Является ли современная жизнь машиной гибели? Подвергают ли урбанизацию, международную торговлю, воздушный транспорт, иммиграцию, туризм и путешествия людей постоянно растущей угрозе эпидемий и катастроф? Убиваем ли мы себя в нашей космополитической суете бизнеса, технологий, иммиграции, культурного обмена, сельского хозяйства и экзогамного секса? Выдающийся историк и трансатлантический эксперт-философ Найл Фергюсон говорит об этом в этом тщательно изученном энциклопедическом каталоге: Doom: политика катастрофы

От удара астероида Чиксулуб, который, вероятно, убил динозавров, до Везувия, от мировых войн. I и II до Чернобыля, от бубонной чумы до испанского гриппа, от СПИДа, атипичной пневмонии до covid-19, Фергюсон рассказывает нам больше, чем нам хотелось бы знать, о склонности живых существ к множественной гибели в катастрофах, которые они часто вызывают или усугубляют.

Однако продолжайте читать. Он также говорит много разнообразных, увлекательных, разносторонних вещей. И, как он признается в сноске, он милостиво избавил нас от двух дополнительных глав, которые он написал о современной политике (выборы 2016 года) и политических неудачах с тех пор («Что не было сделано»).

Готовя свой рассказ о предвестниках и причинах covid-19 с возвышающейся Башни Гувера в Стэнфорде, бывший преподаватель Оксфорда продолжил свое болтливое путешествие по глобальному аэротрополису аэропортов и торговых центров с горящими микрофонами до самого момента глобального карантина. Прихорашиваясь как возможный «суперраспространитель», он заключает, что чем больше мы путешествуем и общаемся, тем больше мы умираем.

К счастью для нас (и для него), он выжил, чтобы рассказать историю, а я пережил аналогичный режим, чтобы опровергнуть его печальные находки. «Три вещи, — пишет он, — увеличили уязвимость человечества. . . постоянно увеличивающиеся населенные пункты, возрастающая близость к насекомым и животным и экспоненциально растущая мобильность людей — если быть более кратким, урбанизация, сельское хозяйство и глобализация».

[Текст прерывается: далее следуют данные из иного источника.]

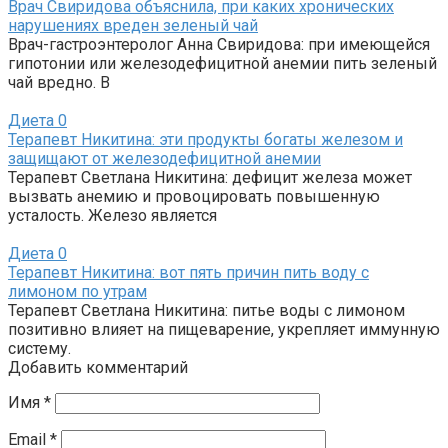
Врач Свиридова объяснила, при каких хронических
нарушениях вреден зеленый чай
Врач-гастроэнтеролог Анна Свиридова: при имеющейся
гипотонии или железодефицитной анемии пить зеленый
чай вредно. В
Диета
0
Терапевт Никитина: эти продукты богаты железом и
защищают от железодефицитной анемии
Терапевт Светлана Никитина: дефицит железа может
вызвать анемию и провоцировать повышенную
усталость. Железо является
Диета
0
Терапевт Никитина: вот пять причин пить воду с
лимоном по утрам
Терапевт Светлана Никитина: питье воды с лимоном
позитивно влияет на пищеварение, укрепляет иммунную
систему.
Добавить комментарий
Имя
*
Email
*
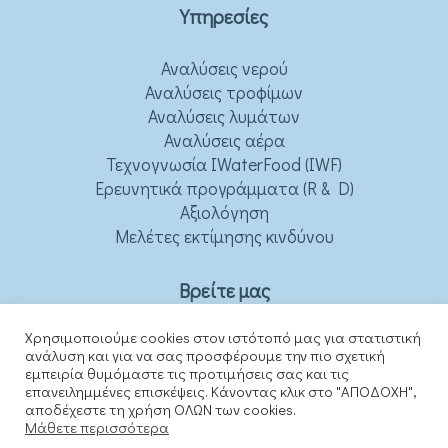
Υπηρεσίες
Αναλύσεις νερού
Αναλύσεις τροφίμων
Αναλύσεις λυμάτων
Αναλύσεις αέρα
Τεχνογνωσία IWaterFood (IWF)
Ερευνητικά προγράμματα (R & D)
Αξιολόγηση
Μελέτες εκτίμησης κινδύνου
Βρείτε μας
Χρησιμοποιούμε cookies στον ιστότοπό μας για στατιστική
ανάλυση και για να σας προσφέρουμε την πιο σχετική
εμπειρία θυμόμαστε τις προτιμήσεις σας και τις
επανειλημμένες επισκέψεις. Κάνοντας κλικ στο "ΑΠΟΔΟΧΗ",
αποδέχεστε τη χρήση ΟΛΩΝ των cookies.
Μάθετε περισσότερα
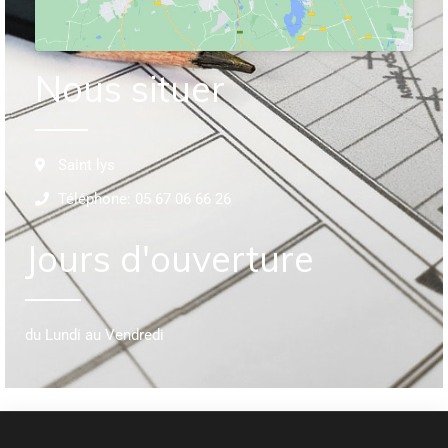
Nous situer
Saint lys
Téléphone: 05 67 06 66 26
Jours d'ouverture
du Lundi au Vendredi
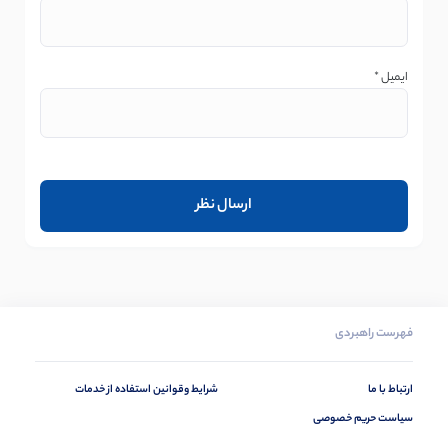
ایمیل
*
فهرست راهبردی
ارتباط با ما
شرایط وقوانین استفاده از خدمات
سیاست حریم خصوصی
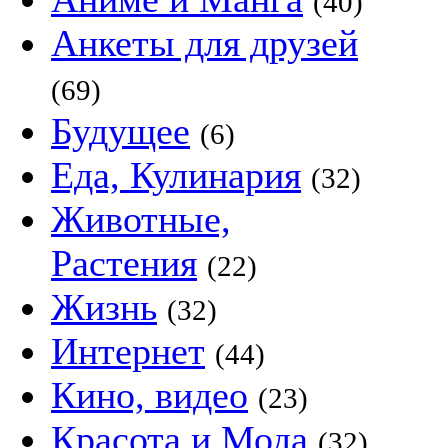
(40)
Анкеты для друзей
(69)
Будущее
(6)
Еда, Кулинария
(32)
Животные,
Растения
(22)
Жизнь
(32)
Интернет
(44)
Кино, видео
(23)
Красота и Мода
(32)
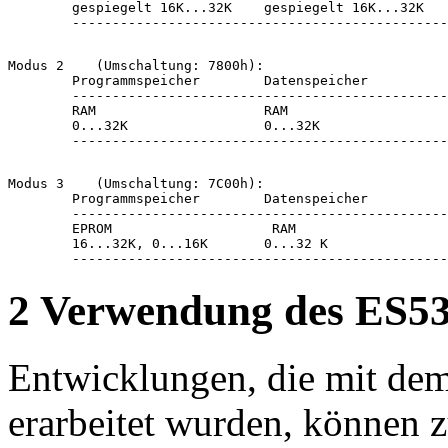
        gespiegelt 16K...32K    gespiegelt 16K...32K

        -----------------------------------------------
Modus 2    (Umschaltung: 7800h):

        Programmspeicher        Datenspeicher

        -----------------------------------------------
        RAM                     RAM

        0...32K                 0...32K

        -----------------------------------------------
Modus 3    (Umschaltung: 7C00h):

        Programmspeicher        Datenspeicher

        -----------------------------------------------
        EPROM                    RAM

        16...32K, 0...16K       0...32 K   

2 Verwendung des ES53
Entwicklungen, die mit de
erarbeitet wurden, können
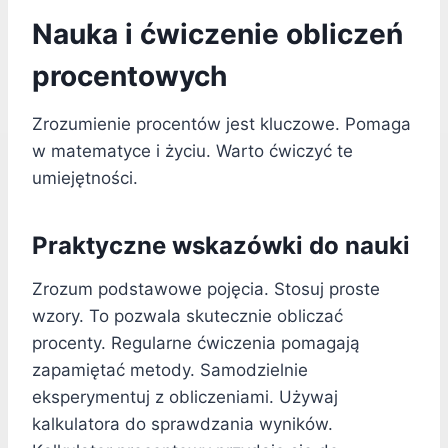
Nauka i ćwiczenie obliczeń
procentowych
Zrozumienie procentów jest kluczowe. Pomaga
w matematyce i życiu. Warto ćwiczyć te
umiejętności.
Praktyczne wskazówki do nauki
Zrozum podstawowe pojęcia. Stosuj proste
wzory. To pozwala skutecznie obliczać
procenty. Regularne ćwiczenia pomagają
zapamiętać metody. Samodzielnie
eksperymentuj z obliczeniami. Używaj
kalkulatora do sprawdzania wyników.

После вступительной главы «Смысл смерти» (подзаголовок — «Мы все обречены») он дает описание черной чумы в середине четырнадцатого века, которая была повторением аналогичной вспышки, так называемой «Чума Юстиниана», опустошившая Римскую империю восемь веков назад. Бубонная чума четырнадцатого века унесла жизни, по некоторым оценкам, до половины населения Европы, поэтому все подвиги более поздних гриппов, крыс, свиней, летучих мышей, землетрясений, комаров, Титаническийs, войны, наводнения, ужасные верблюды-дромадеры и пандемические ковиды, чтобы оспорить контрольное сообщение последующих саг о гибели Фергюсона.

Наш историк утверждает, что основной причиной «черной смерти» была урбанизация: быстрое увеличение городов в Европе по мере того, как роковым образом росло население. Проблема заключалась в том, что наши ориентированные на COVID-XNUMX петифоггеры здравоохранения назвали бы «тревожными скоплениями» плоти и дыхания, коммерции и современности.

«Самая важная особенность катастрофы, — объясняет Фергюсон, — это… . . заражение — то есть какой-то способ распространения первоначального шока через биологические сети жизни или социальные сети человечества».

В постижении гибели «черт» предостаточно. Возможно, когда-нибудь наш выдающийся гид будет прощен за то, что написал: «[бубонная] ошибка стала особенностью»; все возможно, особенно в свете его более поздней удачной реплики об эпидемии во Франции восемнадцатого века: «Всеобщее истребление кошек и собак... . . должно быть, его приветствовали крысы Прованса.

Затем мы погружаемся в главы маринованной прозы о перегруженных теориях «сетевой науки», «адаптивной сложности», клиодинамики, распределения смерти Пуассона и каскадных фракталов с экспонентами, нелинейностями, эффектами бабочки, «королями драконов» и изобилием черных лебедей. . Сложные системы и «сетевые миры» постоянно растущего населения, связанного все более тесно, как мы узнаем, обладают «эмерджентными свойствами». Эти черты следуют «законам силы», проявляясь в тенденции к «распаду». . . все сразу, с захватывающей дух скоростью. . . или с последовательными судорожными фазовыми переходами». Уинстон Черчилль выразился более содержательно: «Космос погружается в хаос». 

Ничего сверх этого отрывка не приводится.